> Exercise instructions: Below are some entries. Copy each line that holds the string "Airfryer".

[Opening Material shown section]

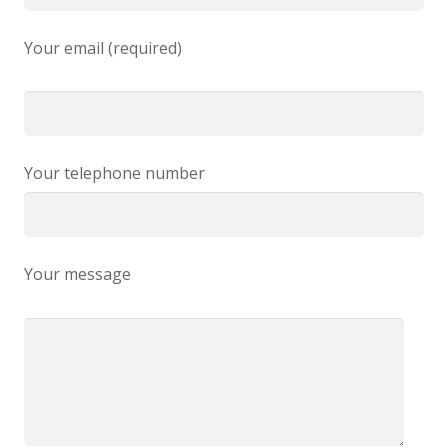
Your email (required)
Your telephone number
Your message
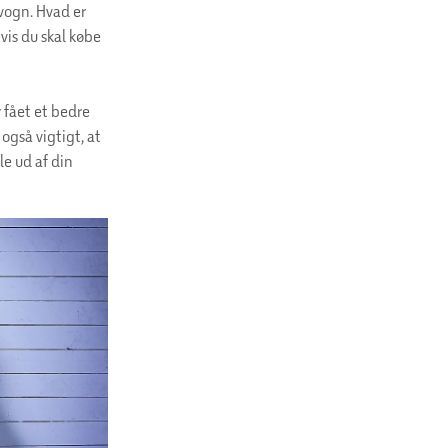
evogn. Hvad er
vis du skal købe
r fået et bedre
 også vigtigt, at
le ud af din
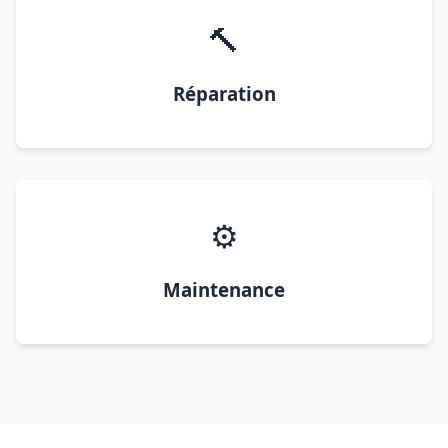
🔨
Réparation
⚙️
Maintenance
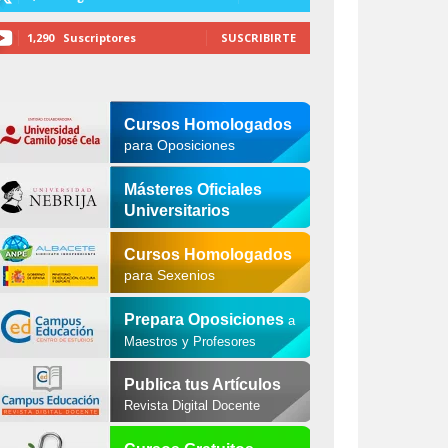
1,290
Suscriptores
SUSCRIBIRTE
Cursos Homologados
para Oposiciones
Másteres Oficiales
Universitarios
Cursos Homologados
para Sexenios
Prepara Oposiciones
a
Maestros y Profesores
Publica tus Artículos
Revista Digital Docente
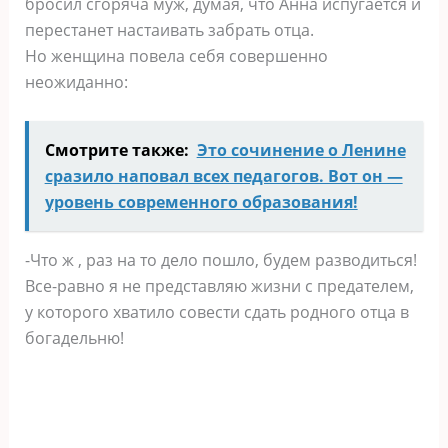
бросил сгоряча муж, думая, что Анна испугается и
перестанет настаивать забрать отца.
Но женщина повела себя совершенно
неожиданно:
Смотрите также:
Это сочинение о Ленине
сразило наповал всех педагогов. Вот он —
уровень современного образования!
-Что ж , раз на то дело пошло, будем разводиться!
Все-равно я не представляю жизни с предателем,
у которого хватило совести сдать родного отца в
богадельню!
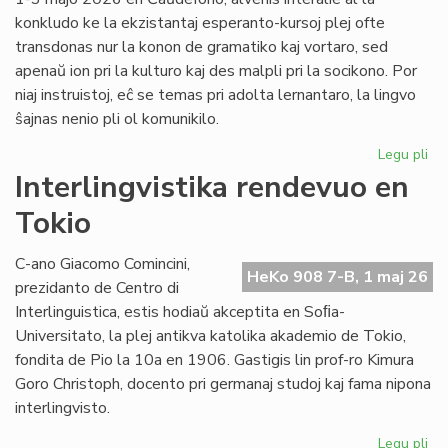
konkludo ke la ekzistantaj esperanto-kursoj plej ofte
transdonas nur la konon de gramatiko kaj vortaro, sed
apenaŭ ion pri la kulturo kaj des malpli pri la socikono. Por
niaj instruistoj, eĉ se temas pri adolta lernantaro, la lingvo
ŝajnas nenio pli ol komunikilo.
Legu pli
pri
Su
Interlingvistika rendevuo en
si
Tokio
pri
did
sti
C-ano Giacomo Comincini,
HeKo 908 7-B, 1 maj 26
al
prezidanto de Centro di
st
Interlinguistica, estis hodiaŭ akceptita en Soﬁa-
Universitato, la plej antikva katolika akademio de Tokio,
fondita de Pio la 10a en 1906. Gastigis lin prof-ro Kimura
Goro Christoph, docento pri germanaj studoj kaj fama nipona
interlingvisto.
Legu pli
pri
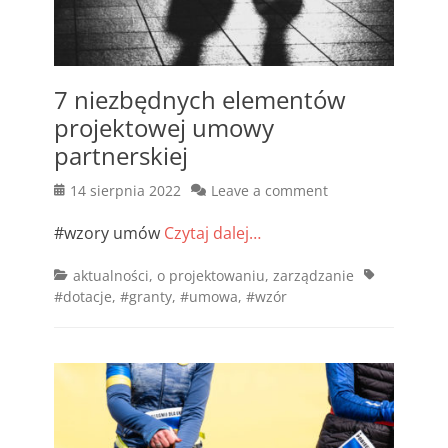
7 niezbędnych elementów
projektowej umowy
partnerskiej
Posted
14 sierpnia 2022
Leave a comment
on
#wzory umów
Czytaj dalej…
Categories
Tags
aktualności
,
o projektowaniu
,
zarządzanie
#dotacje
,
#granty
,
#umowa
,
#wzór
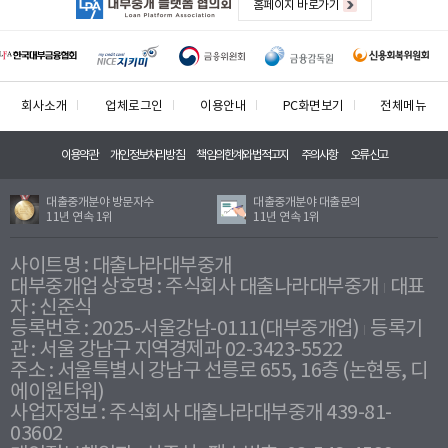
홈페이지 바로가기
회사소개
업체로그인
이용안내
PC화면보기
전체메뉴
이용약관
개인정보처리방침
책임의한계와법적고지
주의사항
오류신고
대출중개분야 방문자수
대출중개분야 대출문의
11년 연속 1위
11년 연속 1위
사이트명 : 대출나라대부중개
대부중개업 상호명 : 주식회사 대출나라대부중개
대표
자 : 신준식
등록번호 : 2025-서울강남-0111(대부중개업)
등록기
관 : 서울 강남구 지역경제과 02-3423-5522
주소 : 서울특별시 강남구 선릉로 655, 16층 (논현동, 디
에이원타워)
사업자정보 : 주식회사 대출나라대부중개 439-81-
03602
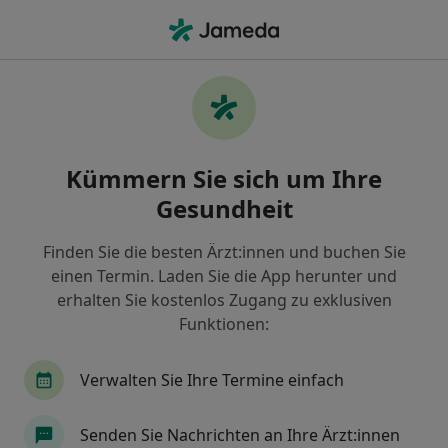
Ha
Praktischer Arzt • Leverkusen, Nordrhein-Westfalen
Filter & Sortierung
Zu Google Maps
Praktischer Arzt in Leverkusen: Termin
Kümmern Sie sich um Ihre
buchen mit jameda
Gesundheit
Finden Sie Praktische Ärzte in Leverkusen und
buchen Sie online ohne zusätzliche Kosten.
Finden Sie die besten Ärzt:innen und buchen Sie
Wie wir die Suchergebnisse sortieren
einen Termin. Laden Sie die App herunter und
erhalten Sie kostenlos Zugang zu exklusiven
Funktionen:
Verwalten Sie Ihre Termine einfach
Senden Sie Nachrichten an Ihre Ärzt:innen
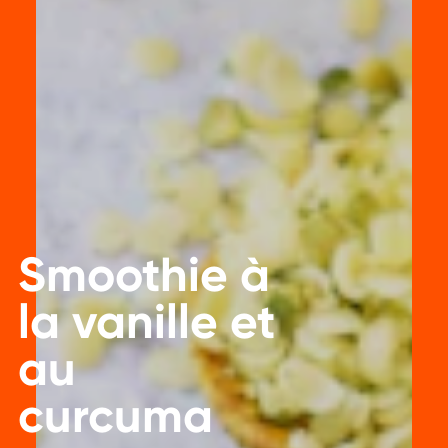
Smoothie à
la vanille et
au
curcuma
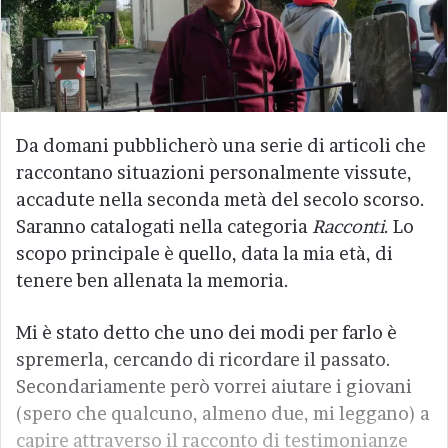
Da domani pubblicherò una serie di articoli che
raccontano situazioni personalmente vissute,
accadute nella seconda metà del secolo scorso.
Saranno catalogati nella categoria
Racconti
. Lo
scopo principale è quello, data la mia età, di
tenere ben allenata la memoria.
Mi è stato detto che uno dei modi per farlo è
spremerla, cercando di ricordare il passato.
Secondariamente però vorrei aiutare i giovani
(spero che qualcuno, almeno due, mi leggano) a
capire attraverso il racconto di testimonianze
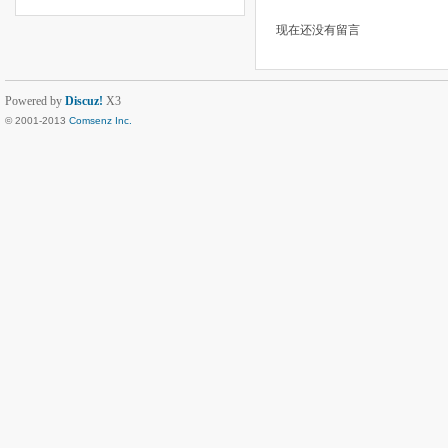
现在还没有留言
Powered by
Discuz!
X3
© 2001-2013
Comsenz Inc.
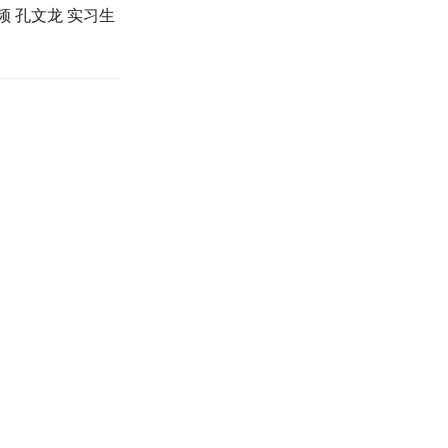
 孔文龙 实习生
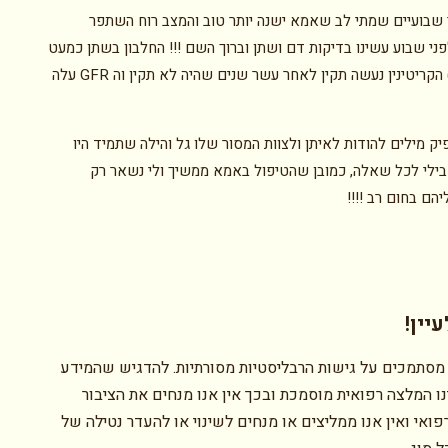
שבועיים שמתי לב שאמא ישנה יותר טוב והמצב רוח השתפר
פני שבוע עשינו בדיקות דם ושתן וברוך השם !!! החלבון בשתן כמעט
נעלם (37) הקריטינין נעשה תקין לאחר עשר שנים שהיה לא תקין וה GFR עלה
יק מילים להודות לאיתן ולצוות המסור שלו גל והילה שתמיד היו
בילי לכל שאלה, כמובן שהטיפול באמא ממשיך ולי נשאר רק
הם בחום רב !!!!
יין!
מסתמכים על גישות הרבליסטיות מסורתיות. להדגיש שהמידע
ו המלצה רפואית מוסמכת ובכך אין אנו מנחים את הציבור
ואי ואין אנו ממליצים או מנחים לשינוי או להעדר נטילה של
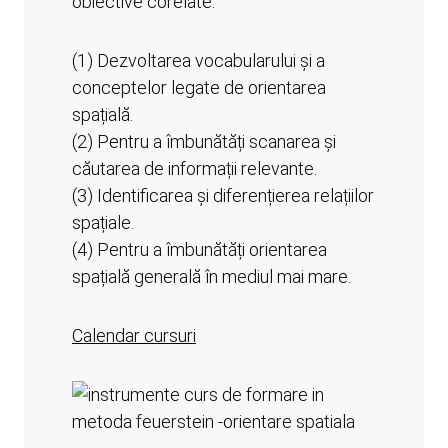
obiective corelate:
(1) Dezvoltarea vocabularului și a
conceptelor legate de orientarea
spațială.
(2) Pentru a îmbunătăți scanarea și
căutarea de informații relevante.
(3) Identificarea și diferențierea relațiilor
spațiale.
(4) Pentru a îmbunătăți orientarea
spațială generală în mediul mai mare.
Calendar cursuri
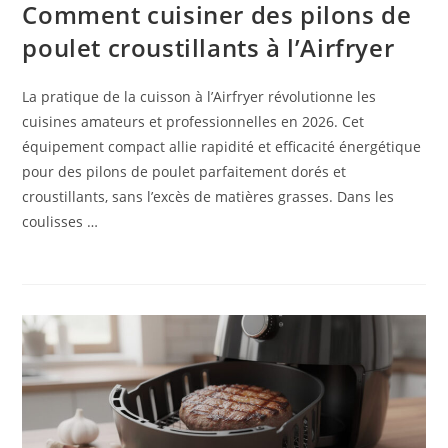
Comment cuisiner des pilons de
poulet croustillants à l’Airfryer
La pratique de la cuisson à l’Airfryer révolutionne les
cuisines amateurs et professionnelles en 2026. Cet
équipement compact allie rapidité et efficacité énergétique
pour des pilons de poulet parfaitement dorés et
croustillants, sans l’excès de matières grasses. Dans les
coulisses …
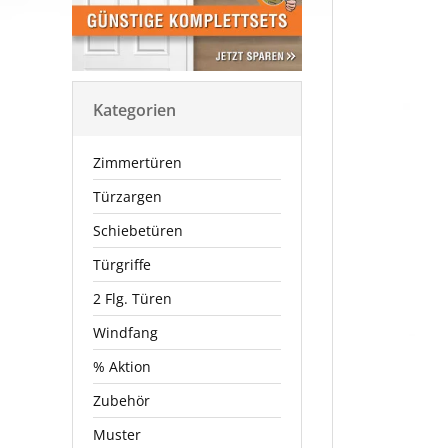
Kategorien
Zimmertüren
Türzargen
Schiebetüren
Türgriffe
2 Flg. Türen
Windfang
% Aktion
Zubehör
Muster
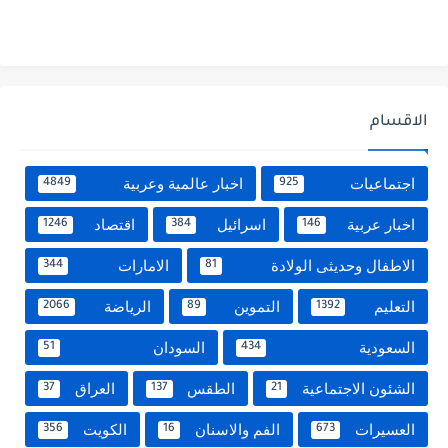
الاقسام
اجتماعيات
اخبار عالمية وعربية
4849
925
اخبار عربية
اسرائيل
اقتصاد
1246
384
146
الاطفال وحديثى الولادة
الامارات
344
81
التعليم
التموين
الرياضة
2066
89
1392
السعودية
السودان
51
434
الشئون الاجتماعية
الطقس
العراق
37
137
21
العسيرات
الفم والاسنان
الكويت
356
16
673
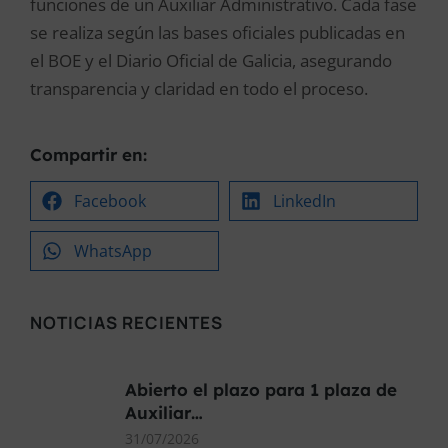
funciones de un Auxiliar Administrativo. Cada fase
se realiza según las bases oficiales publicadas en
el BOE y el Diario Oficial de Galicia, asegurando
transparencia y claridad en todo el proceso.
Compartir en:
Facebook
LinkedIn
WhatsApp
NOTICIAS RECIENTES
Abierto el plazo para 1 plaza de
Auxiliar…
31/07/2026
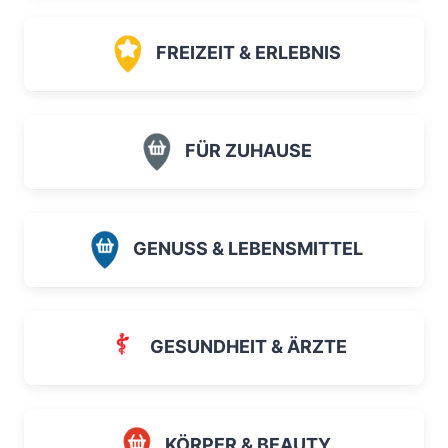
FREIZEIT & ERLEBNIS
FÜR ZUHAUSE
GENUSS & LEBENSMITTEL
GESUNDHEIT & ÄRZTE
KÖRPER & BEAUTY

[Closing Material shown section]

> Answer section:
poulet croustillants à l’Airfryer
La pratique de la cuisson à l’Airfryer révolutionne les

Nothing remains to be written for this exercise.